Is dat niet hét kernverschil met het evangelische denken waarbij (veel meer) de mens met zijn geloofskeuze centraal staat? Juist met het oog hierop is het van belang in het gesprek over de doop te onderstrepen dat Gods ja – in tegenstelling tot ons ja – door en door betrouwbaar is, een fundament om op te bouwen, een rots om je keer op keer aan vast te klampen. Zo is de doop tot versterking van ons zwakke, heel vaak aangevochten geloof en geen uiting van ons geloof. Ik hoef niet terug te vallen op mijn keus voor Hem, maar op Zijn keus voor mij! Onze zekerheid ligt buiten onszelf, in Jezus Christus, in Wie al Gods beloften ja en amen zijn. En dé inhoud van de verbondsbelofte is dat God onze God is: Ik ben de HEERE, uw God.
In de doop worden geen feiten bevestigd, maar beloften verzegeld. Beloften van de drie-enige God, vol van heil en genade, verdiend door de Heere Jezus Christus. En omdat het de beloften van de HEERE zijn – van de IK ZAL ZIJN DIE IK ZIJN ZAL – zijn ze zekerder dan wat ook maar.
De HEERE gaat met ons ongevraagd een verbondsrelatie aan. Die gaat helemaal van Hem uit. Het is dan ook een genadeverbond.
De doop, als teken en zegel van deze verbondsrelatie, veronderstelt dan ook geen geloof. Ze vraagt wel om geloof. Om geloof en bekering. En ook die zijn ons in de doop toegezegd. Over genade gesproken.

Verschil
Als, zoals bijvoorbeeld blijkt in Romeinen 4 en Galaten 3, het verbond, het heil en de beloften van God in het Oude en Nieuwe Testament dus in wezen gelijk zijn, waarom zouden dan in de nieuwtestamentische bedeling alleen volwassenen het teken en zegel van dit alles mogen ontvangen, terwijl in de tijd van het Oude Testament het ook de kinderen geschonken werd? Wie de kinderdoop verwerpt, gaat dus uit van een verschil tussen beide testamenten. Dat lijkt me niet bijbels.

Opdragen
Ouders die er bewust voor kiezen hun kind niet te laten dopen, vragen nog wel eens of het in het midden van de gemeente opgedragen kan worden. De naam van het kind wordt dan in het gebed nadrukkelijk genoemd, waarbij om Gods zegen voor het kind gevraagd wordt. Blijkbaar is er toch behoefte aan een bepaald ritueel. Maar dit ritueel is van geheel andere orde dan de kinderdoop. Evenals elk ander ritueel dat bedoeld is als een soort herhaling van de kinderdoop of om die doop bewuster te beleven.
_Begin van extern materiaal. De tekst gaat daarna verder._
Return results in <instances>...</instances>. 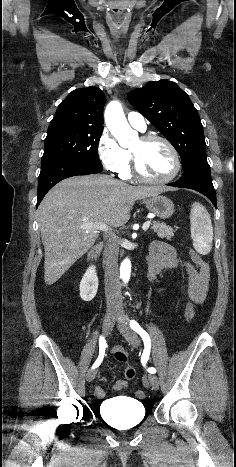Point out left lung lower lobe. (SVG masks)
<instances>
[{"mask_svg": "<svg viewBox=\"0 0 236 467\" xmlns=\"http://www.w3.org/2000/svg\"><path fill=\"white\" fill-rule=\"evenodd\" d=\"M169 186L196 190L211 200L216 207V192L212 184L210 166L207 160L199 161L184 170L182 177Z\"/></svg>", "mask_w": 236, "mask_h": 467, "instance_id": "obj_1", "label": "left lung lower lobe"}]
</instances>
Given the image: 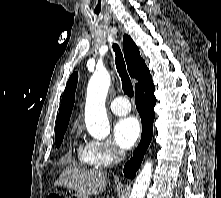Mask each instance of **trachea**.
<instances>
[{
    "label": "trachea",
    "mask_w": 221,
    "mask_h": 198,
    "mask_svg": "<svg viewBox=\"0 0 221 198\" xmlns=\"http://www.w3.org/2000/svg\"><path fill=\"white\" fill-rule=\"evenodd\" d=\"M113 50L116 55L115 57L116 68L122 81V89L125 94H127L129 97H132L134 94L133 86L129 78V75L127 73L125 61L121 53V50L117 44H113Z\"/></svg>",
    "instance_id": "trachea-1"
}]
</instances>
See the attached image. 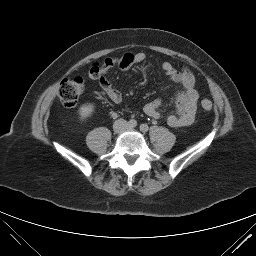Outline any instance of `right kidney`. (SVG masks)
I'll return each instance as SVG.
<instances>
[{"instance_id": "obj_1", "label": "right kidney", "mask_w": 256, "mask_h": 256, "mask_svg": "<svg viewBox=\"0 0 256 256\" xmlns=\"http://www.w3.org/2000/svg\"><path fill=\"white\" fill-rule=\"evenodd\" d=\"M95 106L93 103H84L79 107L78 114L81 121H85L91 117L94 112Z\"/></svg>"}]
</instances>
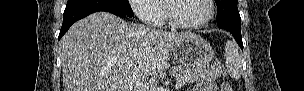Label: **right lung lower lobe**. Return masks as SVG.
<instances>
[{"label": "right lung lower lobe", "mask_w": 304, "mask_h": 91, "mask_svg": "<svg viewBox=\"0 0 304 91\" xmlns=\"http://www.w3.org/2000/svg\"><path fill=\"white\" fill-rule=\"evenodd\" d=\"M98 11L110 12L122 18L129 17L114 5L113 0H68L58 40L73 23Z\"/></svg>", "instance_id": "98d812e1"}]
</instances>
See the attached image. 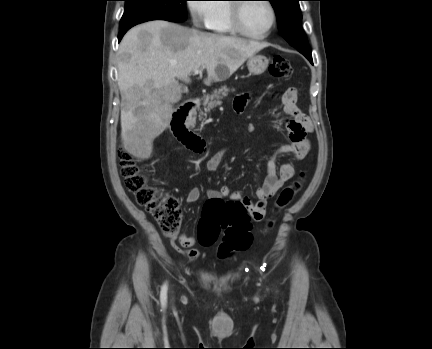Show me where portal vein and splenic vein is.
<instances>
[{
    "mask_svg": "<svg viewBox=\"0 0 432 349\" xmlns=\"http://www.w3.org/2000/svg\"><path fill=\"white\" fill-rule=\"evenodd\" d=\"M194 74L196 75L201 74V69L194 70Z\"/></svg>",
    "mask_w": 432,
    "mask_h": 349,
    "instance_id": "1",
    "label": "portal vein and splenic vein"
}]
</instances>
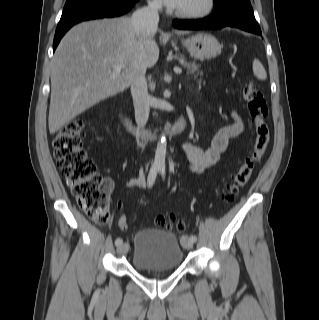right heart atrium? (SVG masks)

Deze rituelen zullen, naar te vrezen valt, verwarring in de gemeente geven, het bijbelse zicht op de kinderdoop vertroebelen.
Het gaat in de Schrift, en daarom ook in de doop, om het handelen van God. Hij is de Eerste, de God Die verkiest, roept, het heil schenkt. Opdragen of welk ander ritueel ook gaat van de mens uit, opnemen in het genadeverbond gaat van God uit.

Zelfonderzoek
Wij hebben – terecht – kritiek op het evangelische denken over de doop. Toch is hier ook een kritische blik naar onszelf op zijn plaats. Heeft de kerk – en dat zijn wij – het opkomen van het evangelische gedachtegoed en het postvatten daarvan onder ons niet deels te wijten aan zichzelf? Hebben de beloften, zoals die ons in de doop betekend en verzegeld zijn, wel altijd de plaats in de prediking en het catechetisch onderwijs (gehad) die zij zouden moeten hebben? Spreken we met onze (klein)kinderen over de rijkdom van de doop? Vertellen we hen eerlijk hoe troostvol het voor ons is om als kind gedoopt te zijn? Wanneer onze kinderen ons de vraag stellen waarom we hen eenmaal lieten dopen, weten we daar dan antwoord op te geven? Krijgt ook onder ons óns jawoord bij de doop – ‘je belooft nogal wat’ heb ik al menige ouder horen zeggen tijdens het doopbezoek, waarbij dan vooral gedoeld wordt op de derde doopvraag – vaak niet veel meer nadruk dan Góds jawoord tot ons?
Zou het antwoord op het ook onder ons steeds meer aanwezige evangelische denken niet zijn: een bijbels leven uit de doop, gevoed door een gereformeerde prediking en gedegen catechetisch onderwijs? Zou het hierbij geen goede suggestie zijn om op kraambezoek namens de kerkenraad een boekje uit te reiken waarin de hoofdlijnen van de doop helder worden uiteengezet en daar tijdens het doopbezoek op terug te komen? Ook kan in een doopdienst aan de kinderen van de gemeente rond de doopvont in eenvoudige woorden iets over het bijzondere van de doop worden gezegd. Niet om de dienst daarmee op te leuken, maar om hen al jong vertrouwd te maken met het bijzondere feit van gedoopt te zijn.
Onze reactie op de evangelicalisering met het oog op de doop dient te zijn: leven vanuit de trouw van de God van het verbond, pleitend op Zijn beloften, ons persoonlijk in de doop betekend en verzegeld.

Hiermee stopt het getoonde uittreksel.